The City and County Councils, together with Network Rail have now commissioned a masterplan for the station area. The brief to the appointed consultant stipulates that consideration should be given to the possibilities of re-location of the station southwards, i.e. nearer to the John Lewis store which anchors your development. You will recall that we have been calling for re-consideration of this option (which was originally mooted in 2004) for some time. Coincidently, Oxford City Council is currently consulting on its own recently-prepared Oxpens Masterplan. The area this relates to is, of course, immediately adjacent to your development site.

We are concerned that the Westgate proposals as presented show little evidence of any consideration of either of these masterplanning activities, yet they deal with extensive regeneration of an important near-central area, immediately adjacent to the Westgate site, and involving new housing, commercial uses and a hotel, as well as the key transport facilities. It is hard to see how the successful redevelopment and extension of Westgate can ignore plans which will effectively establish the future context into which it is to be placed. As an example, the Oxpens Masterplan shows transformation of Thames Street and Oxpens Road into a tree-lined boulevard, with limited traffic speeds and free pedestrian movements across it from the existing and new developments to the south. The objective is a re-connection of communities, which we would strongly support.
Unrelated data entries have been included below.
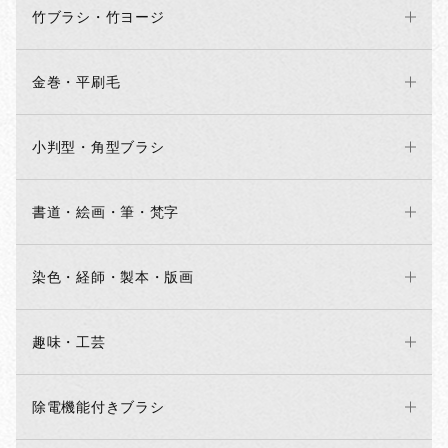
竹ブラシ・竹ヨージ
金巻・平刷毛
小判型・角型ブラシ
書道・絵画・筆・梵字
染色・経師・製本・版画
趣味・工芸
除電機能付きブラシ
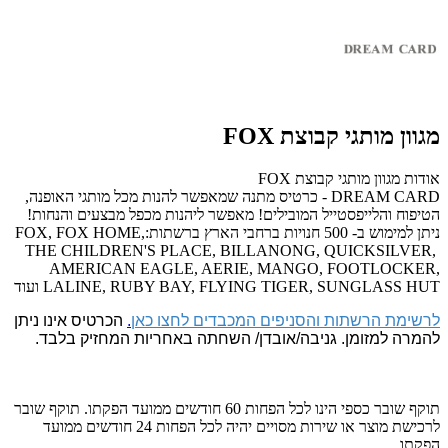
מגוון מותגי קבוצת FOX
אודות מגוון מותגי קבוצת FOX
DREAM CARD - כרטיס מתנה שמאפשר להנות מכל מותגי האופנה,
הטיפוח והלייפסטייל המובילים! מאפשר ליהנות מכפל מבצעים והנחות!
ניתן למימוש ב- 500 חנויות ברחבי הארץ ברשתות:FOX, FOX HOME,
THE CHILDREN'S PLACE, BILLANONG, QUICKSILVER,
AMERICAN EAGLE, AERIE, MANGO, FOOTLOCKER,
LALINE, RUBY BAY, FLYING TIGER, SUNGLASS HUT ועוד
לרשימת הרשתות והסניפים המכבדים לחצו כאן
.
הכרטיס אינו ניתן
להמרה למזומן. גניבה/אובדן/ השחתה באחריות המחזיק בלבד.
תוקף שובר כספי הינו לכל הפחות 60 חודשים ממועד הפקתו. תוקף שובר
לרכישת מוצר או שירות מסויים יהיה לכל הפחות 24 חודשים ממועד
הפקתו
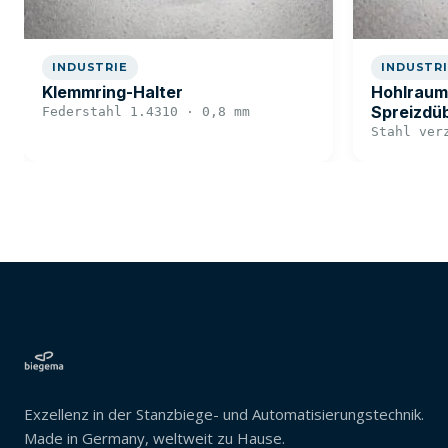
INDUSTRIE
INDUSTR
Klemmring-Halter
Hohlraumd
Spreizdüb
Federstahl 1.4310 · 0,8 mm
Stahl ver
Exzellenz in der Stanzbiege- und Automatisierungstechnik.
Made in Germany, weltweit zu Hause.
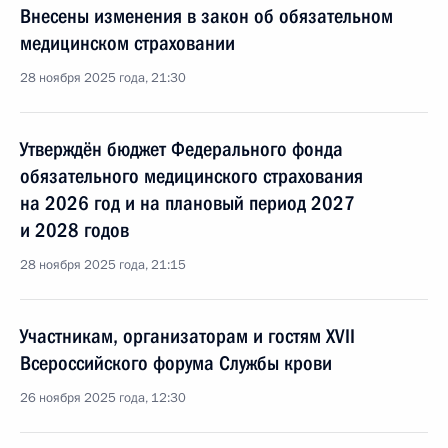
Внесены изменения в закон об обязательном
медицинском страховании
28 ноября 2025 года, 21:30
Утверждён бюджет Федерального фонда
обязательного медицинского страхования
на 2026 год и на плановый период 2027
и 2028 годов
28 ноября 2025 года, 21:15
Участникам, организаторам и гостям XVII
Всероссийского форума Службы крови
26 ноября 2025 года, 12:30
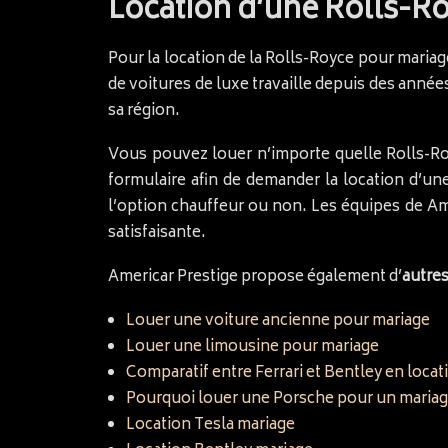
Location d’une Rolls-R
Pour la location de la Rolls-Royce pour mariag
de voitures de luxe travaille depuis des années
sa région.
Vous pouvez louer n’importe quelle Rolls-Ro
formulaire afin de demander la location d’une
l’option chauffeur ou non. Les équipes de Am
satisfaisante.
Americar Prestige propose également d’
autres
Louer une voiture ancienne pour mariage
Louer une limousine pour mariage
Comparatif entre Ferrari et Bentley en loca
Pourquoi louer une Porsche pour un mariag
Location Tesla mariage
Neither your proposals, not those of the County Council show such enhancement of Thames Street, merely engineering solutions for motor traffic associated with the Westgate development.

Cycling is a hugely important mode of transport in Oxford, and both the City and County Councils have policies to significantly increase the attractiveness of cycling. These are gradually being implemented, and we consider that development of the design proposals for the new Westgate should involve proper appraisal of the likely cycle traffic generation, flows and routes, and the facilities which will be required to accommodate and encourage this traffic. These issues will obviously influence road and access layouts, as well as parking and storage. The proposals presented give no indication that adequate consideration has been given to cycling as a significant mode of transport, as, of course, it already is in Oxford.

In terms of the architecture of the proposed new development, we are very concerned that it should ‘connect’ with its surroundings. As currently shown, not only are your proposals for Thames Street apparently inconsistent with the designs and philosophy being developed by the City Council, the ‘dead’ facades exacerbate the current disconnection of the city centre from its immediate surroundings. The whole of the elevation to Old Greyfriars Street is shown as totally inactive at ground level (‘activity’ at higher levels is a somewhat disingenuous concept!).

Likewise, for nearly all of Thames Street, and much of Castle Street and Norfolk Street, the proposed designs for the new buildings will clearly do nothing to stimulate human activity at street level, nor to facilitate connectivity with the surroundings. This is perhaps especially important in respect of the Castle, which could, with better connectivity, complement Westgate as its historic leisure and cultural quarter. The current Westgate proposals appear inward-looking in a manner inappropriate to a 21st-century solution for city-centre development, and redolent of the sterile exterior of the development it will replace! The surrounding streets seem designed to ‘contain’ rather than connect both vehicle traffic and pedestrians, as well as visually, and look likely to ensure the isolation of the new development from its surroundings, rather than its integration at the heart of the city.

I hope that you will accept these comments as constructive suggestions for the improvement of the current proposals, in the interests of both yourselves, as developers, and the shoppers, visitors and residents of the city, now and long into the future.